Since K is closed, applying this strategy for every i guarantees that, if $\mathrm {rad}(B_i)\to 0$ , then either

$$ \begin{align*} \bigcap_{i=0}^\infty B_i\subseteq E\cap K \end{align*} $$

or

$$ \begin{align*} \bigcap_{i=0}^\infty B_i\subseteq \bigcup_{i=1}^\infty\bigcup_{A\in\mathcal{A}^{\prime}_i}A. \end{align*} $$

This shows that $E\cap K$ is $(c',3\beta )$ potential winning for every $c'>c$ and $\beta>0$ , and hence, it is c potential winning.

Proof of Theorem 4.1

Assume that $E\subseteq X$ is $c_0$ potential winning and let $K\subseteq X$ be a c Ahlfors regular set with $c>c_0$ . Lemma 4.4 implies that $E\cap K$ is winning for the $c_0$ potential game restricted to K. Therefore, by Theorem 3.8, $E\cap K$ contains an $(\alpha , \beta )$ winning set for certain pairs $(\alpha ,\beta )$ and hence it is non-empty.

For the converse, assume E is Borel, and that E is not $c_0$ potential winning.
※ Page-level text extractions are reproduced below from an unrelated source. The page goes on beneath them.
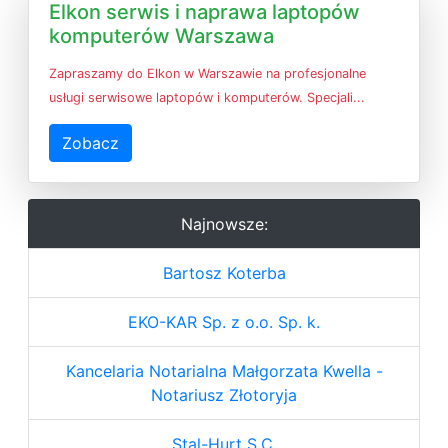
Elkon serwis i naprawa laptopów
komputerów Warszawa
Zapraszamy do Elkon w Warszawie na profesjonalne
usługi serwisowe laptopów i komputerów. Specjali...
Zobacz
Najnowsze:
Bartosz Koterba
EKO-KAR Sp. z o.o. Sp. k.
Kancelaria Notarialna Małgorzata Kwella -
Notariusz Złotoryja
Stal-Hurt S.C.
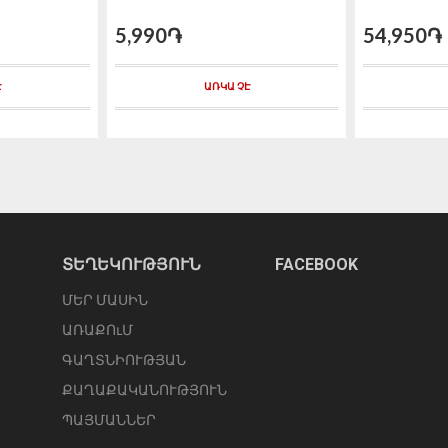
5,990֏
54,950֏
Է
ԱՌԿԱ ՉԷ
ՏԵՂԵԿՈՒԹՅՈՒՆ
FACEBOOK
ՄԵՐ ՄԱՍԻՆ
ԱՌԱՔՈւՄ
ԳԱՂՏՆԻՈՒԹՅԱՆ
ՔԱՂԱՔԱԿԱՆՈՒԹՅՈՒՆ
ՊԱՅՄԱՆՆԵՐ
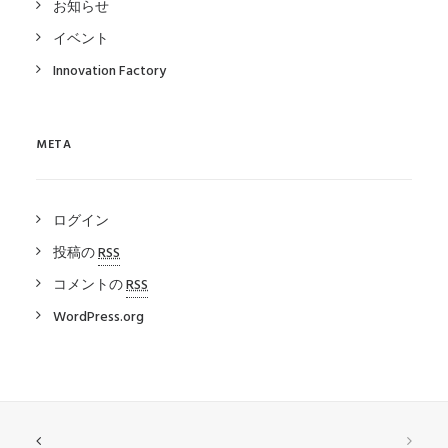
お知らせ
イベント
Innovation Factory
META
ログイン
投稿の
RSS
コメントの
RSS
WordPress.org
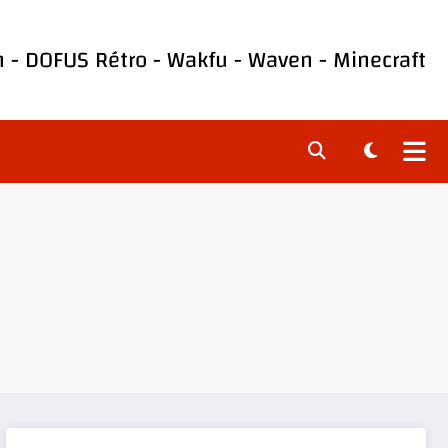
h
-
DOFUS Rétro
-
Wakfu
-
Waven
-
Minecraft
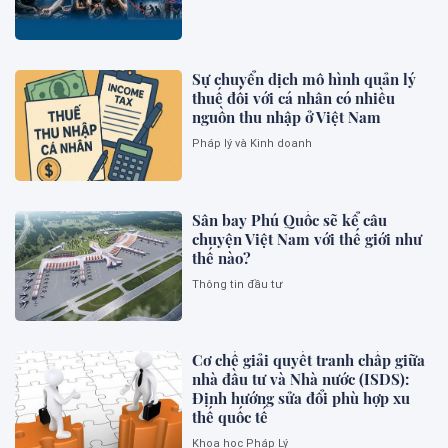
Sự chuyển dịch mô hình quản lý
thuế đối với cá nhân có nhiều
nguồn thu nhập ở Việt Nam
Pháp lý và Kinh doanh
Sân bay Phú Quốc sẽ kể câu
chuyện Việt Nam với thế giới như
thế nào?
Thông tin đầu tư
Cơ chế giải quyết tranh chấp giữa
nhà đầu tư và Nhà nước (ISDS):
Định hướng sửa đổi phù hợp xu
thế quốc tế
Khoa học Pháp Lý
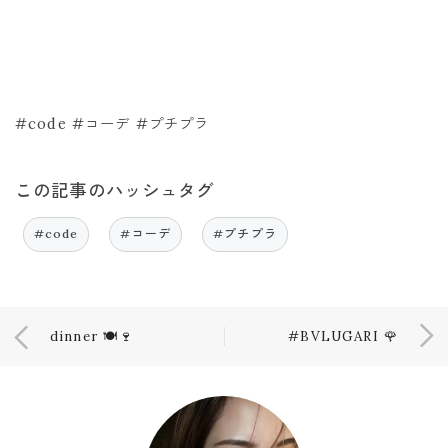
#code #コーデ #プチプラ
この記事のハッシュタグ
#code
#コーデ
#プチプラ
dinner 🍽🍷
#BVLUGARI 🌹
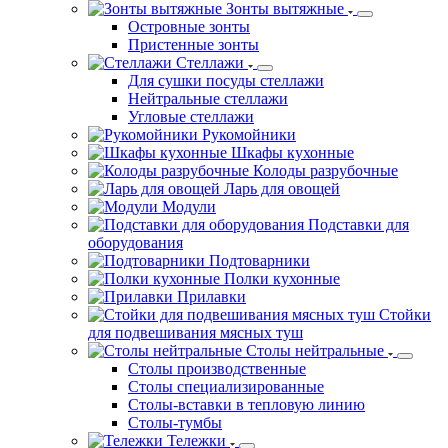
Островные зонты
Пристенные зонты
Стеллажи
Для сушки посуды стеллажи
Нейтральные стеллажи
Угловые стеллажи
Рукомойники
Шкафы кухонные
Колоды разрубочные
Ларь для овощей
Модули
Подставки для
оборудования
Подтоварники
Полки кухонные
Прилавки
Стойки
для подвешивания мясных туш
Столы нейтральные
Столы производственные
Столы специализированные
Столы-вставки в тепловую линию
Столы-тумбы
Тележки
Грузовые тележки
By the Borel determinacy theorem [Reference Fishman, Ly and Simmons25, Theorem 3.1], Bob has a winning strategy to make sure the $c_0$ potential game ends in $X\setminus E$ . (In fact, [Reference Fishman, Ly and Simmons25, Theorem 3.1] does not deal with potential games. However, its proof can be easily modified to cover them. In the notation of that paper, it is clear from the definition of who wins the potential game that there exists a Borel set $A\subseteq Z\times X$ such that if $\omega \in E_\Gamma $ is a play of the game, then $\omega $ is a win for Alice if and only if either $\omega \notin Z$ or $(\omega ,\iota (\omega )) \in B$ . Combining with [Reference Fishman, Ly and Simmons25, Lemma 3.3] shows that the set of plays of the game that result in a win for Alice is Borel.) Fix this strategy and let $\beta> 0$ and $c> c_0$ be Bob’s choices according to this strategy. We will show that $X\setminus E$ contains Ahlfors regular sets of dimension arbitrarily close to c.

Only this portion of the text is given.